– Я что-то не пойму, Геннадий Семенович, вы за перестройку или против? Вы оптимист или пессимист?
– Пессимист – это хорошо информированный оптимист.
– Здорово сказано, – хмыкнул Олег.
– Как любой русский человек, я долго верил в сказки. В коммунистическое далеко. Коммунизм – утопия. И не больше того…
Что-то недоговаривал майор Чертков. Или давал Шарагину возможность додуматься самому? Какой-то вовсе не офицерский проглядывал в майоре охват, шире, круче брал он, чем любой иной встречавшийся ранее Шарагину образованный, анализирующий человек, и поражали при том спокойствие, с которым произносилось все, будто перекипело в нем самом, либо отговорил себя он расстраиваться.
Мучительно-болезненый процесс происходил в сознании Шарагина. Видимо, до обещанных перемен в Союзе что-то сначала должно было переломиться в душе человеческой, в сердце. Рушилось. Постепенно, но рушилось.

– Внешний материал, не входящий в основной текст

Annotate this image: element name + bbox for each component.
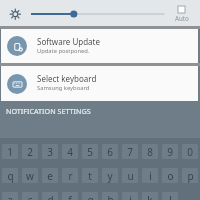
staticText: NOTIFICATION SETTINGS [6,106,91,116]
button[interactable]: 3 [42,144,58,159]
button[interactable]: s [22,192,38,200]
button[interactable]: 8 [142,144,158,159]
staticText: 8 [147,145,153,159]
staticText: 9 [167,145,173,159]
staticText: r [68,169,73,183]
staticText: 0 [187,145,193,159]
button[interactable]: q [2,168,18,183]
staticText: Samsung keyboard [37,84,90,92]
button[interactable]: i [142,168,158,183]
button[interactable]: 7 [122,144,138,159]
button[interactable]: y [102,168,118,183]
staticText: h [107,193,114,200]
button[interactable]: 4 [62,144,78,159]
button[interactable]: NOTIFICATION SETTINGS [0,101,200,118]
button[interactable]: 5 [82,144,98,159]
staticText: Select keyboard [37,73,97,84]
staticText: 2 [27,145,33,159]
staticText: e [47,169,53,183]
button[interactable]: f [62,192,78,200]
button[interactable]: a [2,192,18,200]
button[interactable]: g [82,192,98,200]
staticText: i [149,169,152,183]
staticText: o [167,169,174,183]
button[interactable]: l [162,192,178,200]
button[interactable]: e [42,168,58,183]
staticText: g [87,193,94,200]
button[interactable]: o [162,168,178,183]
staticText: j [129,193,132,200]
staticText: Software Update [37,36,100,47]
button[interactable]: d [42,192,58,200]
button[interactable]: p [182,168,198,183]
staticText: 7 [127,145,133,159]
staticText: y [107,169,113,183]
staticText: Update postponed. [37,47,90,55]
staticText: u [127,169,134,183]
staticText: 4 [67,145,73,159]
button[interactable]: 0 [182,144,198,159]
staticText: 6 [107,145,113,159]
button[interactable]: 1 [2,144,18,159]
staticText: l [169,193,172,200]
button[interactable]: u [122,168,138,183]
button[interactable]: r [62,168,78,183]
button[interactable]: Auto brightness [170,6,193,25]
button[interactable]: w [22,168,38,183]
staticText: k [147,193,153,200]
button[interactable]: Software Update [1,29,198,63]
staticText: d [47,193,54,200]
button[interactable]: 6 [102,144,118,159]
staticText: 3 [47,145,53,159]
staticText: p [187,169,194,183]
staticText: a [7,193,13,200]
staticText: f [68,193,72,200]
staticText: w [26,169,34,183]
button[interactable]: 9 [162,144,178,159]
staticText: 1 [7,145,13,159]
button[interactable]: 2 [22,144,38,159]
button[interactable]: h [102,192,118,200]
staticText: t [88,169,92,183]
button[interactable]: j [122,192,138,200]
button[interactable]: k [142,192,158,200]
staticText: q [7,169,14,183]
staticText: Auto [175,14,189,22]
button[interactable]: Select keyboard [1,66,198,101]
button[interactable]: t [82,168,98,183]
staticText: 5 [87,145,93,159]
staticText: s [28,193,33,200]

Если честно, ведь и у самого Шарагина уже ни раз теснились мысли, схожие с высказываемыми майором суждениями (или ему только так казалось теперь?), но официальная пропаганда твердила обратное, и спорить с ней открыто Шарагин никогда бы не додумался; не бунтарем он был по натуре своей, философом отчасти, но не бунтарем, потому как на первом плане для него стояли с детских лет усвоенные незыблемые ценности социалистической родины, и подкапывать под них означало бы в очень скором времени потерять их вовсе.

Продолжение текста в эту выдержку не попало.